Argentina’s Central Bank expects to hold its benchmark interest rate at 97 percent through the August PASO primary elections as officials estimate monthly inflation slowed in June, according to two people with direct knowledge of the matter.
Central Bank officials expect monthly price increases slowed to less than seven percent last month, justifying the rate hike pause, according to the people, who asked not to be named to discuss upcoming policy decisions.
The monetary authority is reluctant to cut the benchmark rate, one of the world’s highest, given the election uncertainty and pressures on the exchange market ahead of the primary vote. One of the officials sees July monthly inflation similar to June.

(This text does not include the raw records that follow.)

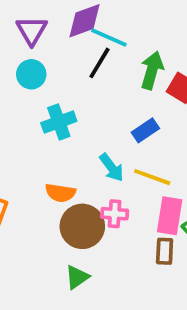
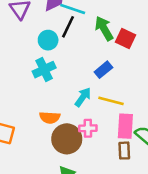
green arrow: (152, 70) -> (104, 28), turned -40
cyan circle: (31, 74) -> (48, 40), moved
cyan arrow: (112, 168) -> (83, 97), turned -102

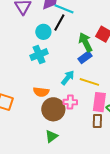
green arrow: (104, 28) -> (86, 42), moved

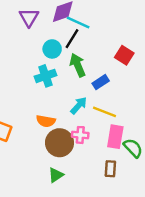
green arrow: (86, 42) -> (78, 65), moved
brown rectangle: (97, 121) -> (110, 169), moved

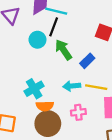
cyan cross: (45, 76) -> (34, 89), moved
cyan arrow: (79, 105) -> (72, 86), turned -126
brown circle: (60, 143) -> (48, 124), moved

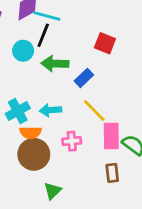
green arrow: (63, 50) -> (55, 64), turned -55
cyan arrow: (72, 86) -> (51, 110), moved
yellow line: (96, 87) -> (94, 110), turned 35

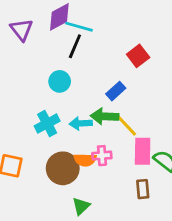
red square: (105, 43) -> (138, 56), turned 30
cyan circle: (23, 51) -> (60, 81), moved
green arrow: (55, 64) -> (105, 116), moved
orange semicircle: (31, 133) -> (85, 160), moved

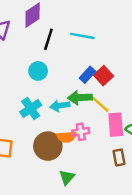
cyan line: (79, 27) -> (82, 36), moved
red square: (138, 56) -> (104, 76), moved

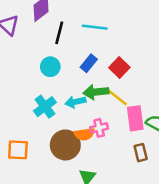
blue rectangle: (87, 75) -> (89, 63), moved

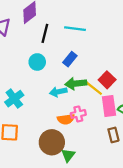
red square: (119, 67) -> (107, 80), moved
cyan cross: (45, 107) -> (14, 99), moved
brown circle: (65, 145) -> (52, 142), moved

Argentina’s Central Bank raised rates from 75 percent to 97 percent from March to May in a bid to cool prices running at the fastest pace in decades.

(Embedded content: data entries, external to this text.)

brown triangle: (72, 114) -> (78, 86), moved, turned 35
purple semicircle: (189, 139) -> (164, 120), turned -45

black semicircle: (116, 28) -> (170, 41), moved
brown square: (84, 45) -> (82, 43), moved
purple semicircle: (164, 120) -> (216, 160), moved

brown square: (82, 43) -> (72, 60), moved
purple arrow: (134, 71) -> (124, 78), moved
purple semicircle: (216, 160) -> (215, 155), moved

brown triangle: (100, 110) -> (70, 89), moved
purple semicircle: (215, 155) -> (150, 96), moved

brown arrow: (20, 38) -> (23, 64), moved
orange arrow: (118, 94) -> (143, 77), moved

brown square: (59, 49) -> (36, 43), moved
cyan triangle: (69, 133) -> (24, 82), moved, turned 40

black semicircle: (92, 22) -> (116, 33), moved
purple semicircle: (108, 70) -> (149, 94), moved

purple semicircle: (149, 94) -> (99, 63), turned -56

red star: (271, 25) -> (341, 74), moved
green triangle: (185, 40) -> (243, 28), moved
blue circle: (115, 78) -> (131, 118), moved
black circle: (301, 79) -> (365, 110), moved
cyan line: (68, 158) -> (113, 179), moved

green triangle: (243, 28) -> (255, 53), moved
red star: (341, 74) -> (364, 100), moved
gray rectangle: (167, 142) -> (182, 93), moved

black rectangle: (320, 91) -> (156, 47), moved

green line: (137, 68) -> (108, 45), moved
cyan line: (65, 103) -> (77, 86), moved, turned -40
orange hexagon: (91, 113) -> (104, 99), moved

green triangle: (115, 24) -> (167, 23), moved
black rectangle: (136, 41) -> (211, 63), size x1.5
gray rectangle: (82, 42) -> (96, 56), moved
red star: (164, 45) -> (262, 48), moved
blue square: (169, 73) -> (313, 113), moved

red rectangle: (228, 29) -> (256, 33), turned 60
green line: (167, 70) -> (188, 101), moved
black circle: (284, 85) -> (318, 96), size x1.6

Annual inflation has surged into triple-digit territory as money printing, a record drought and persistent fears of an abrupt currency devaluation fuel more price hikes ahead of a wide open presidential election. The index unexpectedly cooled for the first time in six months last May, breaking a streak even as price pressures remained very high.
Economists surveyed by Argentina’s Central Bank see prices rising 149 percent annually by the end of this year and a three percent contraction in gross domestic product. The government faces an uphill battle in the October 22 general election amid a deep economic crisis. Investors hope a shift toward a pro-business government will put an end to years of financial mismanagement in the country.